• [SUPPLIED RECORDS]
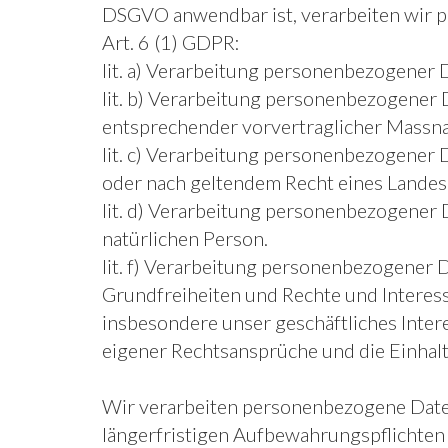
DSGVO anwendbar ist, verarbeiten wir 
Art. 6 (1) GDPR:
lit. a) Verarbeitung personenbezogener 
lit. b) Verarbeitung personenbezogener 
entsprechender vorvertraglicher Massn
lit. c) Verarbeitung personenbezogener 
oder nach geltendem Recht eines Landes,
lit. d) Verarbeitung personenbezogener
natürlichen Person.
lit. f) Verarbeitung personenbezogener 
Grundfreiheiten und Rechte und Interes
insbesondere unser geschäftliches Inter
eigener Rechtsansprüche und die Einhal
Wir verarbeiten personenbezogene Daten f
längerfristigen Aufbewahrungspflichten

• [ACTIVITY] Each line containing "verarbeiten" belongs in the answer; pick these out of the material and copy them.

• [OUTPUT OF THE EXERCISE]
DSGVO anwendbar ist, verarbeiten wir 
Wir verarbeiten personenbezogene Daten f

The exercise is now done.